In most of the studies reporting no association, PUFAs or fish were measured only once in the 1980s or early 1990s and the fish type was not differentiated,19, 21, 22, 25 or the different PUFAs were not distinguished but rather evaluated overall.24, 28, 29 This might explain the absence of association. Moreover, two of the negative studies were on cohorts with short follow-up, which might be problematic for prostate cancer since it is a relatively latent disease generally occurring later in life.18, 21

Two studies reported a positive association between LC n-3/fish intake and prostate cancer, although they were both undertaken in populations with much higher fish intake than our study—Sweden27 and Japan16—and they did not differentiate type of fish consumed. As noted by the authors of these studies, the positive association could be confounded by environmental toxins, such as polychlorinated biphenyls (PCBs) or methylmercury compounds contained in fish. In the Japanese study,16 the exposure was defined in the 1960s and 1970s with follow-up until late 1990s, during which dietary patterns have changed [Cancer Statistics in Japan. http://ganjoho.ncc.go.jp/public/statistics/backnumber/2007_en.html (accessed August 2008)], resulting in another source of potential confounding. Prospective studies where exposure is reassessed periodically, such as the Health Professional Follow-up Study,17, 20 provide better measures of adult dietary intake and have shown negative associations.

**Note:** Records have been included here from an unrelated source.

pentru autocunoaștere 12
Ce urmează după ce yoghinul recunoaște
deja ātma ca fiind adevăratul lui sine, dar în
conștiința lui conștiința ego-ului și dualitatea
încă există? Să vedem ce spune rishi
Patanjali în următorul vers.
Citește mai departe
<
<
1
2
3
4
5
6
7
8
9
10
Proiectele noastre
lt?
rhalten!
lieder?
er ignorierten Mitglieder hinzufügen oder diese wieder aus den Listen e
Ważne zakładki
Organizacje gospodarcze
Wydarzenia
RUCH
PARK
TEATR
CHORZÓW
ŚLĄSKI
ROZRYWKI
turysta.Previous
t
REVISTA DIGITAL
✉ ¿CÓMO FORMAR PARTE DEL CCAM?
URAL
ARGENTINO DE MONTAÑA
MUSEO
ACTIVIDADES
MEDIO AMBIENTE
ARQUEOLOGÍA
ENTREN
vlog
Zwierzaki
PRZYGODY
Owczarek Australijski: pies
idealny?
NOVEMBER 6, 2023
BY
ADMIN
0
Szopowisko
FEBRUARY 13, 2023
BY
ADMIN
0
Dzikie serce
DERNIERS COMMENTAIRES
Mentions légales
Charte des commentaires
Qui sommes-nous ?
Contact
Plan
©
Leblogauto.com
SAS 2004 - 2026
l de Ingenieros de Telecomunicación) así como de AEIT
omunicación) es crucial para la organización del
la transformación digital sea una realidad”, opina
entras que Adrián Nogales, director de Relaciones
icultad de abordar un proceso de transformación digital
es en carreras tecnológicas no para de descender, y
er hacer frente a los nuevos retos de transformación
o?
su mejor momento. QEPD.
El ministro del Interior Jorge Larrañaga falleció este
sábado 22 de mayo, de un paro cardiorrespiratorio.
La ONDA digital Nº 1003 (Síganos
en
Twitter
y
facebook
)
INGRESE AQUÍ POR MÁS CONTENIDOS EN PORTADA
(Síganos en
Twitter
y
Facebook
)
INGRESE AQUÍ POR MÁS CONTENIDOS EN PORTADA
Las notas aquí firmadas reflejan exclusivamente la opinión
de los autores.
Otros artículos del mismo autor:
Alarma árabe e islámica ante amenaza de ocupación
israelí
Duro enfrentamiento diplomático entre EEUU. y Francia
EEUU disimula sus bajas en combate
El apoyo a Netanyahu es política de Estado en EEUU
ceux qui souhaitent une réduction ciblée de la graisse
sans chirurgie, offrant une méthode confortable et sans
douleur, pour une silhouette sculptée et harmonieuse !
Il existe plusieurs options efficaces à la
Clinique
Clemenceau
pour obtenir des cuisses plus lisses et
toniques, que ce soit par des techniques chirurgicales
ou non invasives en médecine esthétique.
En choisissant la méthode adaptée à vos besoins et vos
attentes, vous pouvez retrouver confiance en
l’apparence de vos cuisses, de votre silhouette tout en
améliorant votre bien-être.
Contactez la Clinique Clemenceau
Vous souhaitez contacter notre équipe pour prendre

Our findings of an interaction between LC n-3 and the COX-2 SNP rs4648310 suggest that while carriers of the variant SNP had an overall increased risk of aggressive prostate cancer, this deleterious effect was found only in men consuming low levels of LC n-3. Moreover, this association was reversed by high consumption of LC n-3. The diet × rs4648310 (+8897 A>G) interaction was similar across individual LC n-3 (EPA, DPA and DHA) and dark fish (interaction p = 0.002, data not shown)—the main source of the PUFAs.

These results are in general agreement with those previously reported in a Swedish study32. Although rs4648310 (+8897 A>G) was not genotyped in their study, they found that another COX-2 SNP (rs5275, +6364 A>G) modified the impact of fish intake on prostate cancer (p interaction < 0.01). In particular, Salmon-type fish consumption—a proxy for LC n-3 intake—was protective only among men carrying the variant rs5275 genotypes (p trend < 0.01). We did not observe a similar pattern of interaction with rs5275 in our study (p interaction = 0.8). SNPs rs4648310 and rs5275 are located 2.4 kilobases apart and exhibit weak linkage disequilibrium in our population (r2=0.01, among whites). The functional impact of rs5275, an intronic variant, and rs4648310, flanking the 3′ COX-2 gene, on COX-2 activity is not yet known. It is possible that either of these polymorphisms, or another linked variant, may have biological effects on COX-2 activity. Collectively, the combined findings of our study and that of the Swedish population support the overall hypothesis that LC n-3 modifies prostate inflammation through the COX-2 enzymatic pathway.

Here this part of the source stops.